The schema includes several key fields:

  • items_schema: A CoreSchema used to validate every item yielded by the generator.
  • min_length / max_length: Constraints on the number of items the generator must yield.
  • serialization: Configuration for how the generator should be serialized (e.g., using filter_seq_schema for include/exclude logic).

Lazy Validation Mechanics

Unlike list or set validation, which processes all items immediately, generator validation is lazy. When you call validate_python on a generator, pydantic-core does not iterate over the input. Instead, it returns a ValidatorIterator object.

The ValidatorIterator

The ValidatorIterator wraps the original iterable and performs validation on-the-fly as items are requested. This means that a ValidationError is not raised when validate_python is called, but rather when next() is called on the resulting iterator if an item fails validation.

from pydantic_core import SchemaValidator, core_schema, ValidationError

def my_generator():
yield 1
yield "not an int"

v = SchemaValidator(core_schema.generator_schema(items_schema=core_schema.int_schema()))
validated_gen = v.validate_python(my_generator())

# The first item is valid
assert next(validated_gen) == 1

# The second item fails validation only when accessed
try:
next(validated_gen)
except ValidationError as e:
print(e.errors())
# Output: [{'type': 'int_parsing', 'loc': (1,), ...}]

As seen in pydantic-core/tests/validators/test_generator.py, the ValidatorIterator maintains an index attribute that tracks the number of items yielded so far. This index is used in the loc (location) of any ValidationError that occurs during iteration.

Length Constraints

Length constraints (min_length and max_length) are also enforced lazily:

  1. max_length: If the generator yields more items than allowed, a too_long error is raised by the ValidatorIterator as soon as the limit is exceeded.
  2. min_length: This constraint is checked when the underlying generator is exhausted. If the total number of items yielded is less than min_length, a too_short error is raised after the final valid item.

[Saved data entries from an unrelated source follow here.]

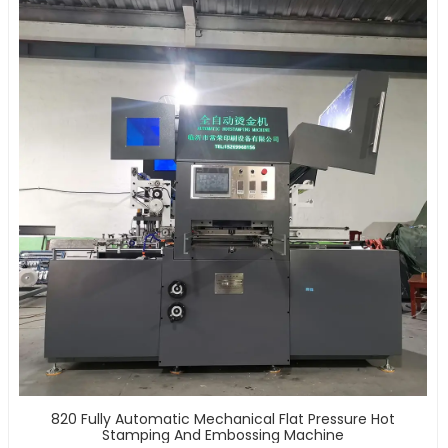
820 Fully Automatic Mechanical Flat Pressure Hot
Stamping And Embossing Machine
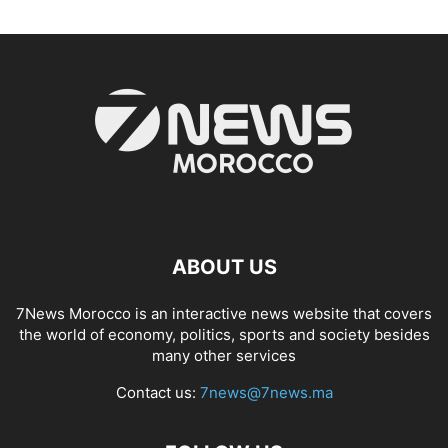
ABOUT US
7News Morocco is an interactive news website that covers
the world of economy, politics, sports and society besides
many other services
Contact us:
7news@7news.ma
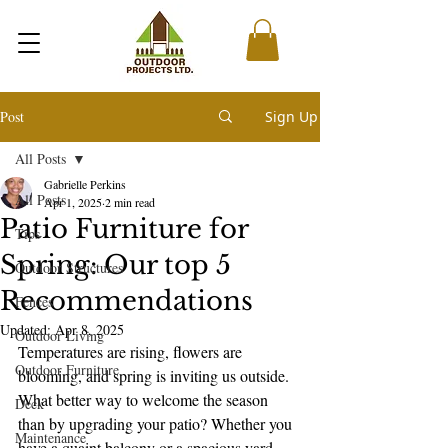
Post
Sign Up
All Posts
Gabrielle Perkins
All Posts
Apr 1, 2025
2 min read
Patio Furniture for
Tips
Spring: Our top 5
Outdoor Structures
Recommendations
Fences
Updated:
Apr 8, 2025
Outdoor Living
Temperatures are rising, flowers are 
Outdoor Furniture
blooming, and spring is inviting us outside. 
What better way to welcome the season 
Deck
than by upgrading your patio? Whether you 
Maintenance
have a quaint balcony or a spacious yard, 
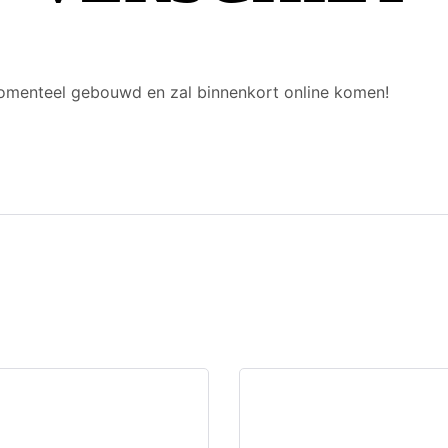
 momenteel gebouwd en zal binnenkort online komen!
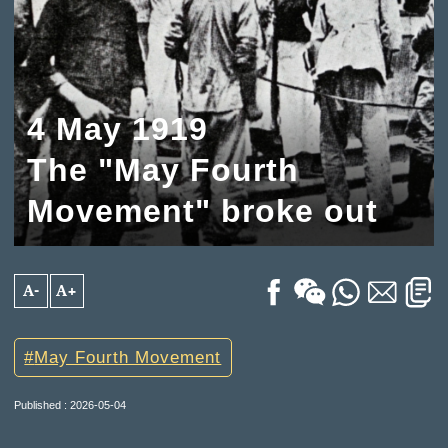
4 May 1919
The "May Fourth
Movement" broke out
A-
A+
May Fourth Movement
Published : 2026-05-04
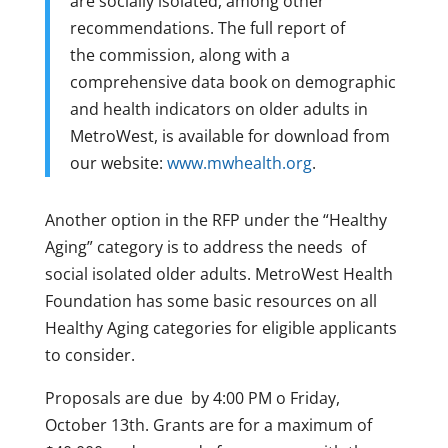
are socially isolated, among other
recommendations. The full report of
the commission, along with a
comprehensive data book on demographic
and health indicators on older adults in
MetroWest, is available for download from
our website:
www.mwhealth.org
.
Another option in the RFP under the “Healthy
Aging” category is to address the needs of
social isolated older adults. MetroWest Health
Foundation has some basic resources on all
Healthy Aging categories for eligible applicants
to consider.
Proposals are due by 4:00 PM o Friday,
October 13th. Grants are for a maximum of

This behavior is verified in test_generator_too_long within the test suite, where the error is raised exactly at the step where the third item is attempted to be read from a generator with max_length=2.

Serialization

Generators are serialized as arrays (JSON) or lists (Python) by default. Similar to validation, serialization is lazy when using to_python or to_json.

SerializationIterator

When serializing a generator to Python, pydantic-core returns a SerializationIterator. This iterator performs any necessary transformations (like converting objects to dicts) as you iterate over it.

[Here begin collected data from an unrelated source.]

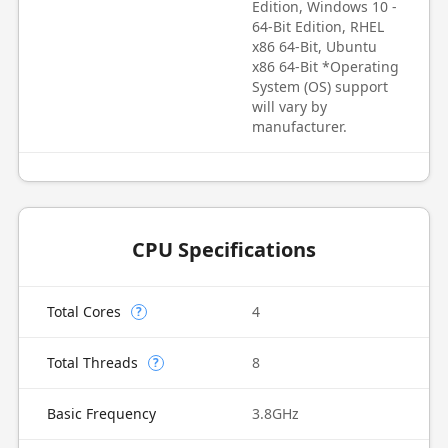
Edition, Windows 10 -
64-Bit Edition, RHEL
x86 64-Bit, Ubuntu
x86 64-Bit *Operating
System (OS) support
will vary by
manufacturer.
CPU Specifications
Total Cores
4
?
Total Threads
8
?
Basic Frequency
3.8GHz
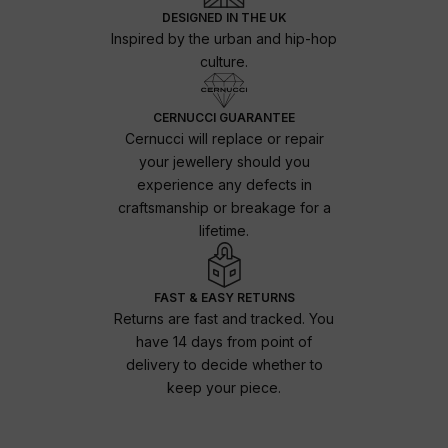
DESIGNED IN THE UK
Inspired by the urban and hip-hop
culture.
CERNUCCI GUARANTEE
Cernucci will replace or repair
your jewellery should you
experience any defects in
craftsmanship or breakage for a
lifetime.
FAST & EASY RETURNS
Returns are fast and tracked. You
have 14 days from point of
delivery to decide whether to
keep your piece.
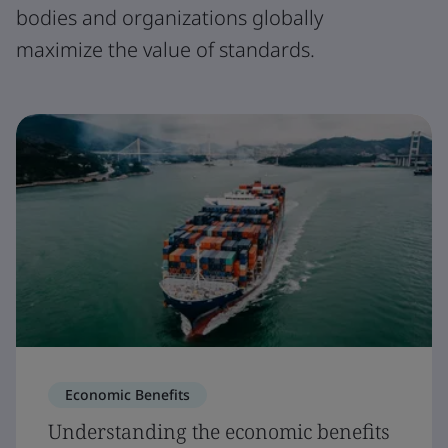
bodies and organizations globally
maximize the value of standards.
Economic Benefits
Understanding the economic benefits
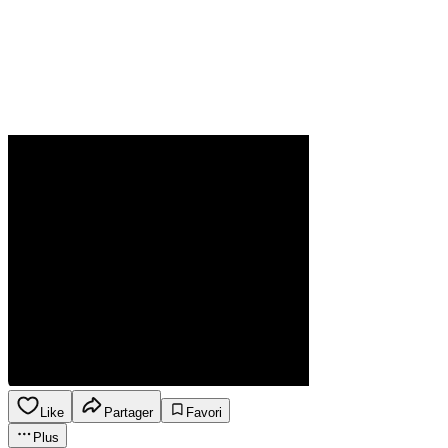
Like
Partager
Favori
Plus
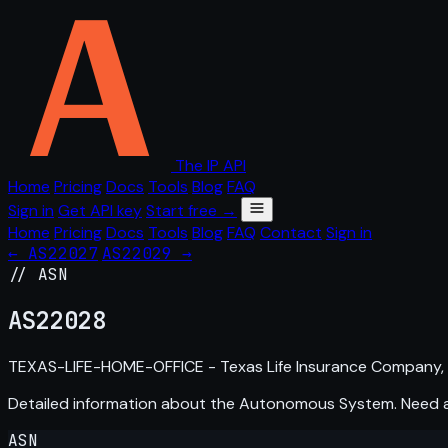
The IP API
Home
Pricing
Docs
Tools
Blog
FAQ
Sign in
Get API key
Start free →
Home
Pricing
Docs
Tools
Blog
FAQ
Contact
Sign in
← AS22027
AS22029 →
// ASN
AS
22028
TEXAS-LIFE-HOME-OFFICE - Texas Life Insurance Company,
Detailed information about the Autonomous System. Need
ASN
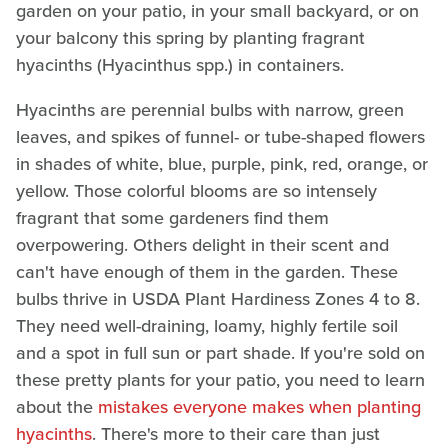
garden on your patio, in your small backyard, or on
your balcony this spring by planting fragrant
hyacinths (Hyacinthus spp.) in containers.
Hyacinths are perennial bulbs with narrow, green
leaves, and spikes of funnel- or tube-shaped flowers
in shades of white, blue, purple, pink, red, orange, or
yellow. Those colorful blooms are so intensely
fragrant that some gardeners find them
overpowering. Others delight in their scent and
can't have enough of them in the garden. These
bulbs thrive in USDA Plant Hardiness Zones 4 to 8.
They need well-draining, loamy, highly fertile soil
and a spot in full sun or part shade. If you're sold on
these pretty plants for your patio, you need to learn
about the
mistakes everyone makes when planting
hyacinths
. There's more to their care than just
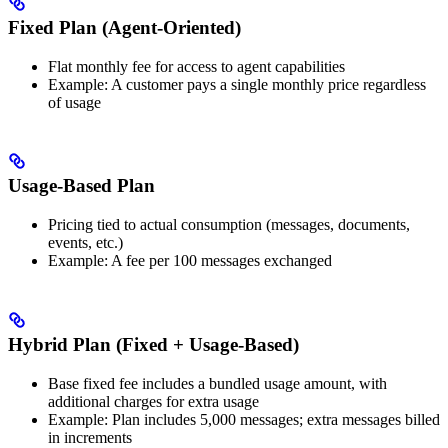
Fixed Plan (Agent-Oriented)
Flat monthly fee for access to agent capabilities
Example: A customer pays a single monthly price regardless
of usage
Usage-Based Plan
Pricing tied to actual consumption (messages, documents,
events, etc.)
Example: A fee per 100 messages exchanged
Hybrid Plan (Fixed + Usage-Based)
Base fixed fee includes a bundled usage amount, with
additional charges for extra usage
Example: Plan includes 5,000 messages; extra messages billed
in increments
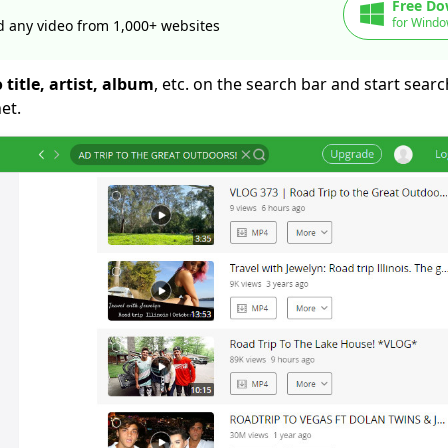
Free Do
for Windo
 any video from 1,000+ websites
 title, artist, album
, etc. on the search bar and start sear
et.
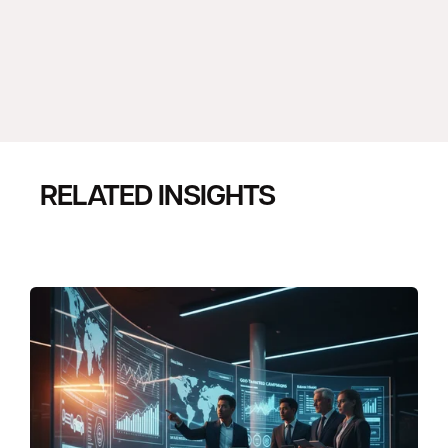
RELATED INSIGHTS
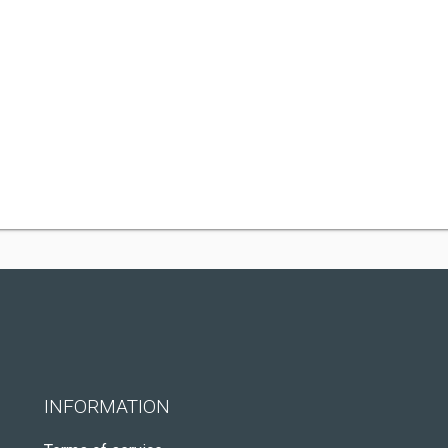
INFORMATION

from pydantic_core import SchemaSerializer, core_schema

def gen():
yield 1
yield 2

s = SchemaSerializer(core_schema.generator_schema(core_schema.int_schema()))
ser_gen = s.to_python(gen())

assert next(ser_gen) == 1
assert ser_gen.index == 1

JSON Serialization

When serializing to JSON via to_json(), the generator is fully exhausted and represented as a standard JSON array. If the generator raises an exception during this process (e.g., a ValueError inside the generator function), the serializer will propagate that error.

Design Tradeoffs

The implementation of GeneratorSchema reflects a specific set of design choices:

  • Memory vs. Eagerness: By choosing lazy validation, pydantic-core prioritizes memory efficiency. You can validate a generator yielding millions of rows from a database without loading them all into memory. The tradeoff is that you cannot know if the entire sequence is valid without consuming it.
  • Validator State: The ValidatorIterator is stateful. Once an item is consumed or a validation error is raised for a specific index, you cannot "restart" the validation from that point using the same iterator.
  • Error Context: Because errors happen during iteration, the input reported in a ValidationError for a generator is often the generator object itself (or its repr), rather than the specific failing value, which is instead identified by its loc index.